Title: Data transmission

Description:
RELATED APPLICATIONS 
     This application is a divisional application of U.S. application Ser. No. 11/224,718, filed Sep. 12, 2005, which is a reissue of Ser. No. 09/477,457 filed Jan. 4, 2000 U.S. Pat. No. 6,629,285, issued Sep. 30, 2003, the contents of which are incorporated by reference in their entireties.  
    
    
     BACKGROUND OF THE INVENTION 
     1. Field of the Invention 
     The present invention relates to data transmission in a wireless communication network and, more particularly, to a method and a system for transmitting data between a mobile station and a server in an efficient and reliable manner. 
     2. Description of the Related Art 
     The Wireless Application Protocol (WAP) has been developed to address the needs of the mobile stations as these devices have severe physical, memory and processing constraints. WAP is applicable to a number of different systems including GSM-900, GSM-1800, GSM-1900, CDMA IS-95, TDMA IS-136, wide-band IS-95 and third generation systems such as IMT-2000, UMTS and W-CDMA. 
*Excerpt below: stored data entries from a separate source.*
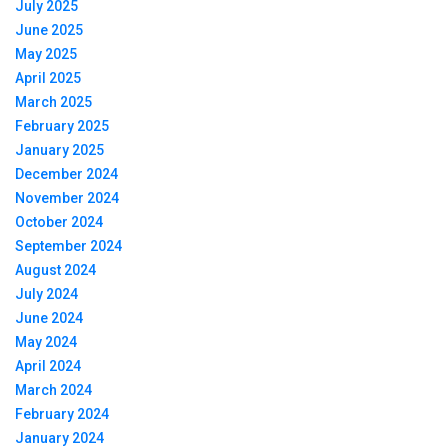
July 2025
June 2025
May 2025
April 2025
March 2025
February 2025
January 2025
December 2024
November 2024
October 2024
September 2024
August 2024
July 2024
June 2024
May 2024
April 2024
March 2024
February 2024
January 2024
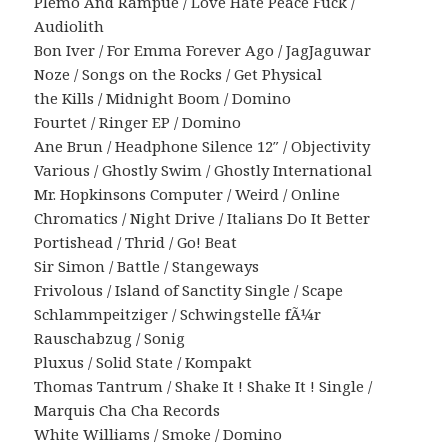
Plemo And Rampue / Love Hate Peace Fuck /
Audiolith
Bon Iver / For Emma Forever Ago / JagJaguwar
Noze / Songs on the Rocks / Get Physical
the Kills / Midnight Boom / Domino
Fourtet / Ringer EP / Domino
Ane Brun / Headphone Silence 12″ / Objectivity
Various / Ghostly Swim / Ghostly International
Mr. Hopkinsons Computer / Weird / Online
Chromatics / Night Drive / Italians Do It Better
Portishead / Thrid / Go! Beat
Sir Simon / Battle / Stangeways
Frivolous / Island of Sanctity Single / Scape
Schlammpeitziger / Schwingstelle fÃ¼r
Rauschabzug / Sonig
Pluxus / Solid State / Kompakt
Thomas Tantrum / Shake It ! Shake It ! Single /
Marquis Cha Cha Records
White Williams / Smoke / Domino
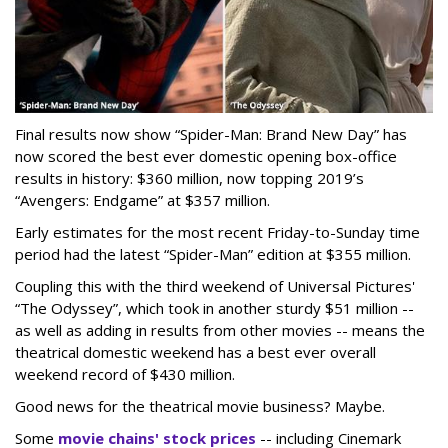
Final results now show “Spider-Man: Brand New Day” has
now scored the best ever domestic opening box-office
results in history: $360 million, now topping 2019’s
“Avengers: Endgame” at $357 million.
Early estimates for the most recent Friday-to-Sunday time
period had the latest “Spider-Man” edition at $355 million.
Coupling this with the third weekend of Universal Pictures'
“The Odyssey”, which took in another sturdy $51 million --
as well as adding in results from other movies -- means the
theatrical domestic weekend has a best ever overall
weekend record of $430 million.
Good news for the theatrical movie business? Maybe.
Some
movie chains' stock prices
-- including Cinemark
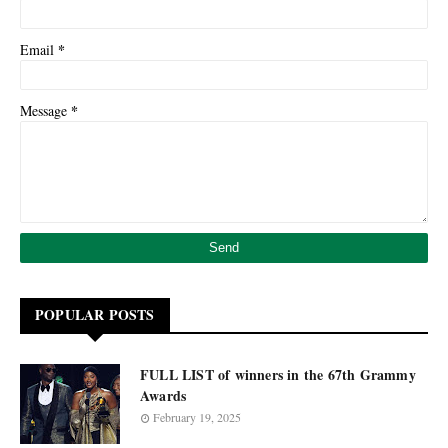
*
Email
*
Message
POPULAR POSTS
FULL LIST of winners in the 67th Grammy
Awards
February 19, 2025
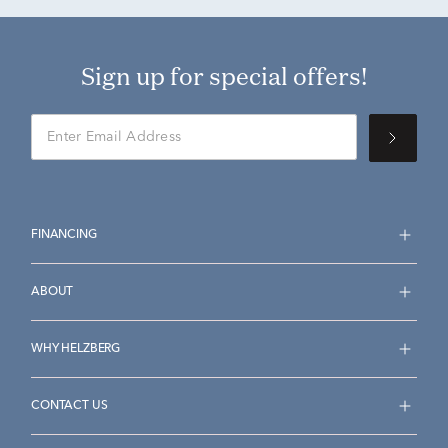
Sign up for special offers!
FINANCING
ABOUT
WHY HELZBERG
CONTACT US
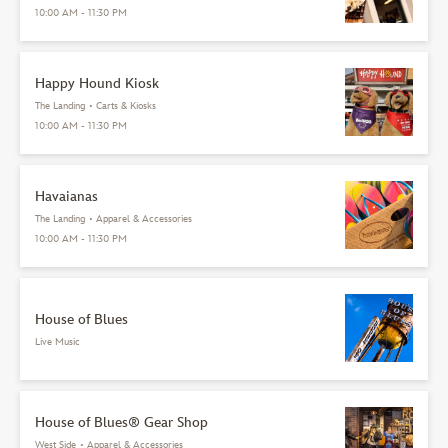
10:00 AM - 11:30 PM
Happy Hound Kiosk
The Landing
•
Carts & Kiosks
10:00 AM - 11:30 PM
Havaianas
The Landing
•
Apparel & Accessories
10:00 AM - 11:30 PM
House of Blues
Live Music
House of Blues® Gear Shop
West Side
•
Apparel & Accessories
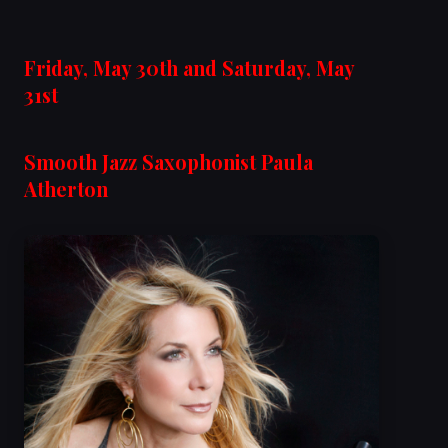
Friday, May 30th and Saturday, May
31st
Smooth Jazz Saxophonist Paula
Atherton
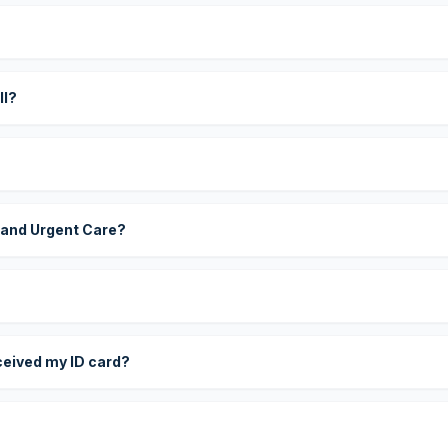
?
ll?
 and Urgent Care?
eceived my ID card?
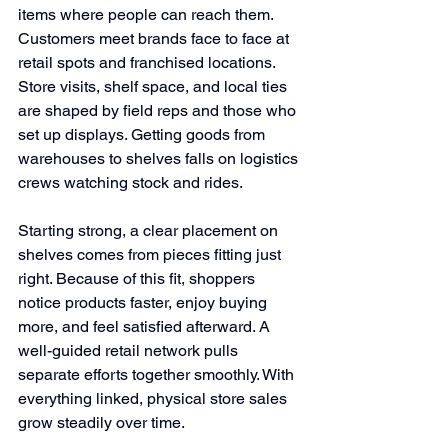
items where people can reach them. 
Customers meet brands face to face at 
retail spots and franchised locations. 
Store visits, shelf space, and local ties 
are shaped by field reps and those who 
set up displays. Getting goods from 
warehouses to shelves falls on logistics 
crews watching stock and rides.
Starting strong, a clear placement on 
shelves comes from pieces fitting just 
right. Because of this fit, shoppers 
notice products faster, enjoy buying 
more, and feel satisfied afterward. A 
well-guided retail network pulls 
separate efforts together smoothly. With 
everything linked, physical store sales 
grow steadily over time.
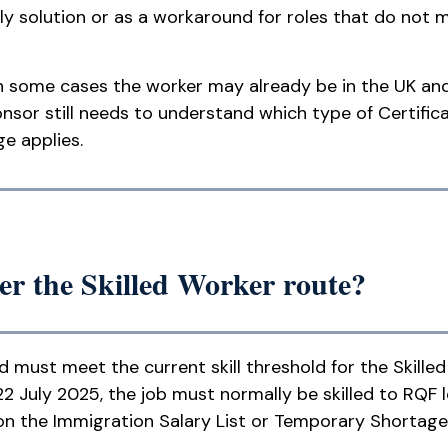
ly solution or as a workaround for roles that do not 
n some cases the worker may already be in the UK and 
nsor still needs to understand which type of Certifica
e applies.
r the Skilled Worker route?
nd must meet the current skill threshold for the Skille
2 July 2025, the job must normally be skilled to RQF l
 on the Immigration Salary List or Temporary Shortage L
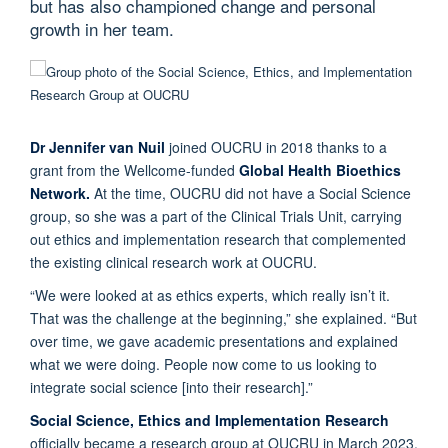
but has also championed change and personal
growth in her team.
Dr Jennifer van Nuil
joined OUCRU in 2018 thanks to a
grant from the Wellcome-funded
Global Health Bioethics
Network.
At the time, OUCRU did not have a Social Science
group, so she was a part of the Clinical Trials Unit, carrying
out ethics and implementation research that complemented
the existing clinical research work at OUCRU.
“We were looked at as ethics experts, which really isn’t it.
That was the challenge at the beginning,” she explained. “But
over time, we gave academic presentations and explained
what we were doing. People now come to us looking to
integrate social science [into their research].”
Social Science, Ethics and Implementation Research
officially became a research group at OUCRU in March 2023,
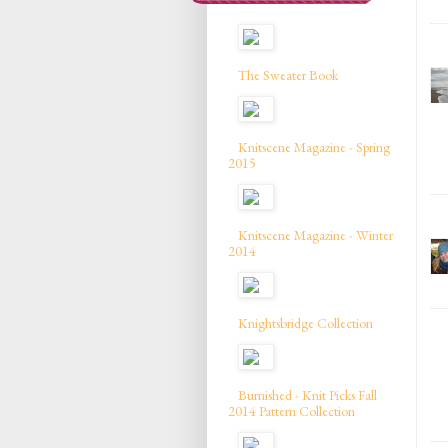
The Sweater Book
Knitscene Magazine - Spring
2015
Knitscene Magazine - Winter
2014
Knightsbridge Collection
Burnished - Knit Picks Fall
2014 Pattern Collection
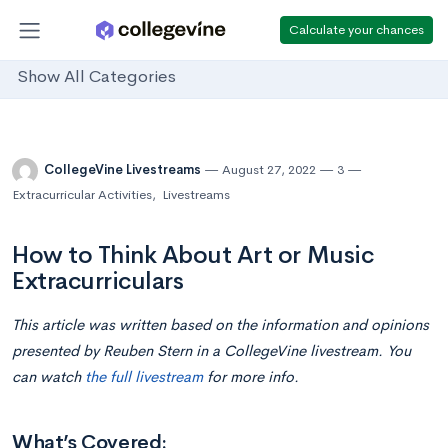
Calculate your chances
Show All Categories
CollegeVine Livestreams
August 27, 2022
3
Extracurricular Activities
,
Livestreams
How to Think About Art or Music
Extracurriculars
This article was written based on the information and opinions
presented by Reuben Stern in a CollegeVine livestream. You
can watch
the full livestream
for more info.
What’s Covered:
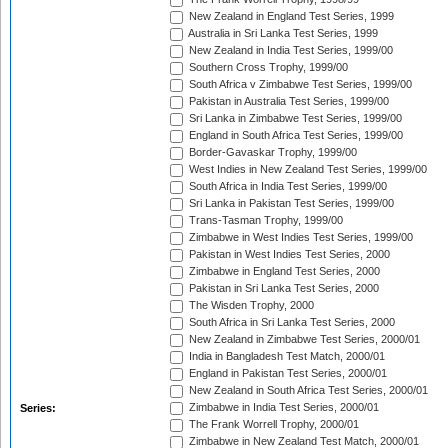
New Zealand in England Test Series, 1999
Australia in Sri Lanka Test Series, 1999
New Zealand in India Test Series, 1999/00
Southern Cross Trophy, 1999/00
South Africa v Zimbabwe Test Series, 1999/00
Pakistan in Australia Test Series, 1999/00
Sri Lanka in Zimbabwe Test Series, 1999/00
England in South Africa Test Series, 1999/00
Border-Gavaskar Trophy, 1999/00
West Indies in New Zealand Test Series, 1999/00
South Africa in India Test Series, 1999/00
Sri Lanka in Pakistan Test Series, 1999/00
Trans-Tasman Trophy, 1999/00
Zimbabwe in West Indies Test Series, 1999/00
Pakistan in West Indies Test Series, 2000
Zimbabwe in England Test Series, 2000
Pakistan in Sri Lanka Test Series, 2000
The Wisden Trophy, 2000
South Africa in Sri Lanka Test Series, 2000
New Zealand in Zimbabwe Test Series, 2000/01
India in Bangladesh Test Match, 2000/01
England in Pakistan Test Series, 2000/01
New Zealand in South Africa Test Series, 2000/01
Zimbabwe in India Test Series, 2000/01
Series:
The Frank Worrell Trophy, 2000/01
Zimbabwe in New Zealand Test Match, 2000/01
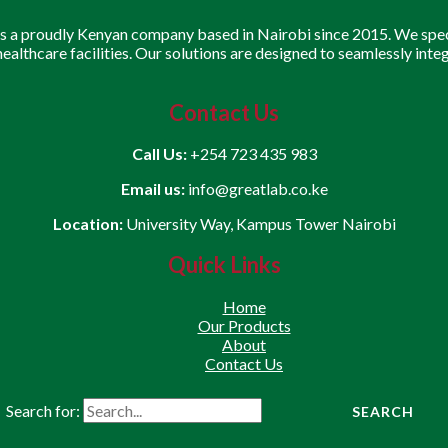
is a proudly Kenyan company based in Nairobi since 2015. We speci
 healthcare facilities. Our solutions are designed to seamlessly inte
Contact Us
Call Us:
+254 723 435 983
Email us:
info@greatlab.co.ke
Location:
University Way, Kampus Tower Nairobi
Quick Links
Home
Our Products
About
Contact Us
Search for:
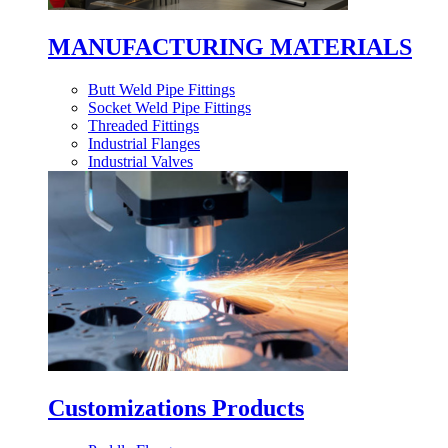
MANUFACTURING MATERIALS
Butt Weld Pipe Fittings
Socket Weld Pipe Fittings
Threaded Fittings
Industrial Flanges
Industrial Valves
Customizations Products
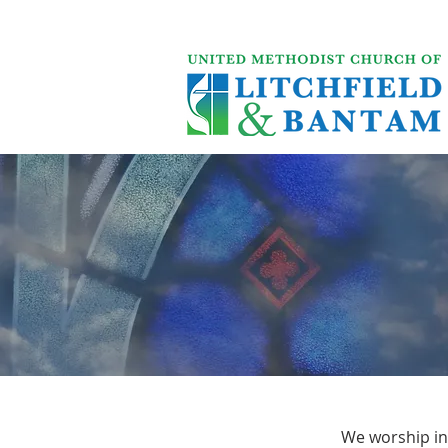
We worship in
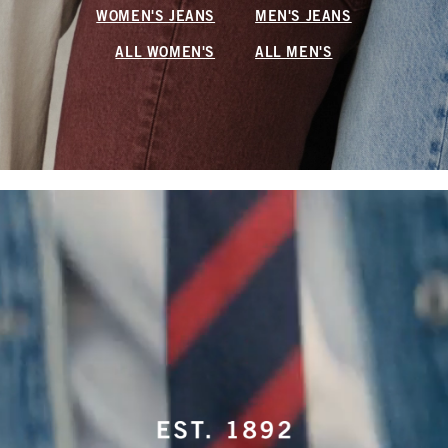
WOMEN'S JEANS
MEN'S JEANS
ALL WOMEN'S
ALL MEN'S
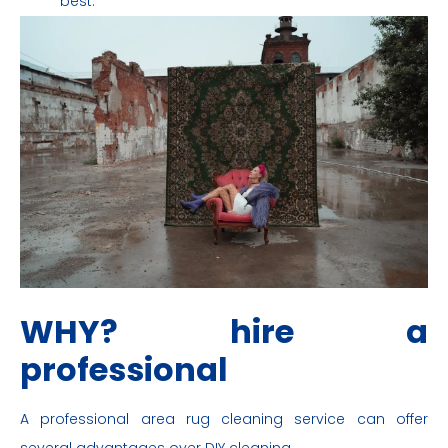
best.
WHY? hire a
professional
A professional area rug cleaning service can offer
several advantages over DIY cleaning.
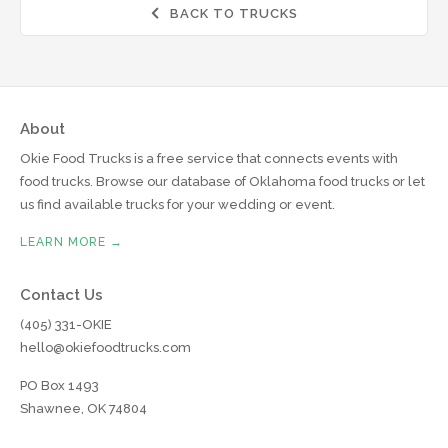
BACK TO TRUCKS

About
Okie Food Trucks is a free service that connects events with
food trucks. Browse our database of Oklahoma food trucks or let
us find available trucks for your wedding or event.
LEARN MORE →
Contact Us
(405) 331-OKIE
hello@okiefoodtrucks.com
PO Box 1493
Shawnee, OK 74804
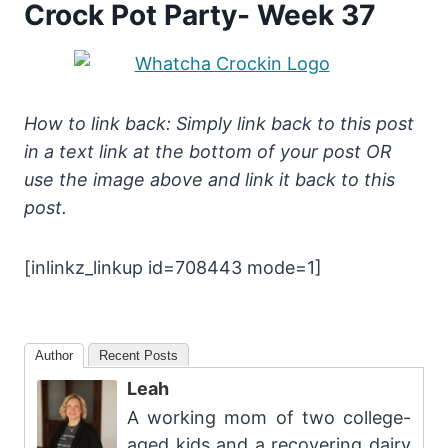
Crock Pot Party- Week 37
How to link back: Simply link back to this post
in a text link at the bottom of your post OR
use the image above and link it back to this
post.
[inlinkz_linkup id=708443 mode=1]
Author
Recent Posts
Leah
A working mom of two college-
aged kids and a recovering dairy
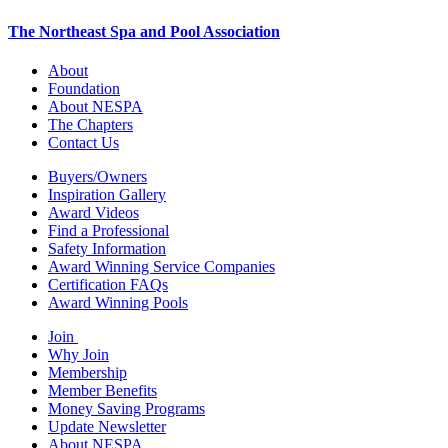
The Northeast Spa and Pool Association
About
Foundation
About NESPA
The Chapters
Contact Us
Buyers/Owners
Inspiration Gallery
Award Videos
Find a Professional
Safety Information
Award Winning Service Companies
Certification FAQs
Award Winning Pools
Join
Why Join
Membership
Member Benefits
Money Saving Programs
Update Newsletter
About NESPA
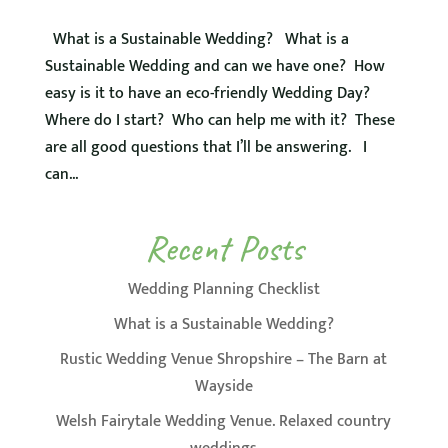
What is a Sustainable Wedding? What is a
Sustainable Wedding and can we have one? How
easy is it to have an eco-friendly Wedding Day?
Where do I start? Who can help me with it? These
are all good questions that I’ll be answering. I
can...
Recent Posts
Wedding Planning Checklist
What is a Sustainable Wedding?
Rustic Wedding Venue Shropshire – The Barn at
Wayside
Welsh Fairytale Wedding Venue. Relaxed country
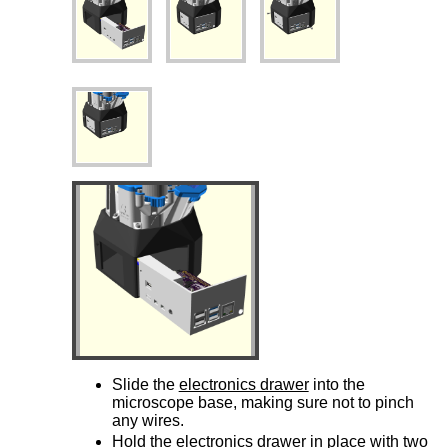
Slide the
electronics drawer
into the
microscope base, making sure not to pinch
any wires.
Hold the
electronics drawer
in place with two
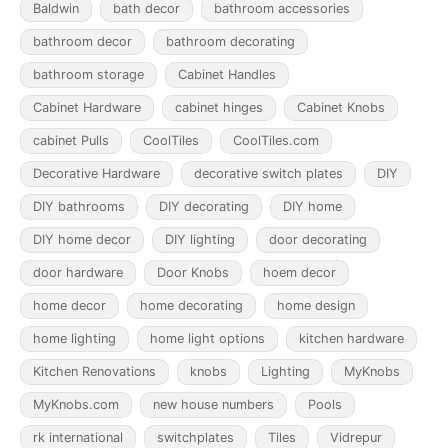
Baldwin
bath decor
bathroom accessories
bathroom decor
bathroom decorating
bathroom storage
Cabinet Handles
Cabinet Hardware
cabinet hinges
Cabinet Knobs
cabinet Pulls
CoolTiles
CoolTiles.com
Decorative Hardware
decorative switch plates
DIY
DIY bathrooms
DIY decorating
DIY home
DIY home decor
DIY lighting
door decorating
door hardware
Door Knobs
hoem decor
home decor
home decorating
home design
home lighting
home light options
kitchen hardware
Kitchen Renovations
knobs
Lighting
MyKnobs
MyKnobs.com
new house numbers
Pools
rk international
switchplates
Tiles
Vidrepur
     Pursuant to WAP, there are three classes of transactions: Class 0 for unreliable one way requests, Class 1 for reliable one-way requests, and Class 2 for reliable two-way request-response transactions. A transaction is defined as a unit of interaction between an “initiator” (e.g., a sender or a receiver) and a “responder” (e.g., a sender or a receiver). A transaction begins with an invoke message generated by the sender. In class 2 transactions, the receiver replies with one result message that implicitly acknowledges the invoke message. If the receiver takes longer than a specified time interval to service the invoke message, the receiver may reply with a “hold on” acknowledgement message before transmitting the result message so as to avoid the retransmission of the invoke message. The transaction ends when the sender receives the acknowledgement. 
     If the length of a message exceeds the maximum size specified by a bearer (e.g., a telephone company), then before the message is sent, it is segmented into an ordered sequence of data packets. Each data packet has a packet sequence number (PSN) assigned thereto. Thus, for example, the first segmented data packet is assigned a packet sequence number of zero, the second data packet is assigned a packet sequence number of one, the third data packet is assigned a packet sequence number of two, and so on. The data packets are transmitted individually or in groups, and then re-assembled by the receiver upon receipt. The maximum number of packets a message can be segmented is about 256 packets, each packet having a maximum size of 1 to 2 Kbytes. Thus, the maximum size of a message is typically less than 0.5 Mbytes. 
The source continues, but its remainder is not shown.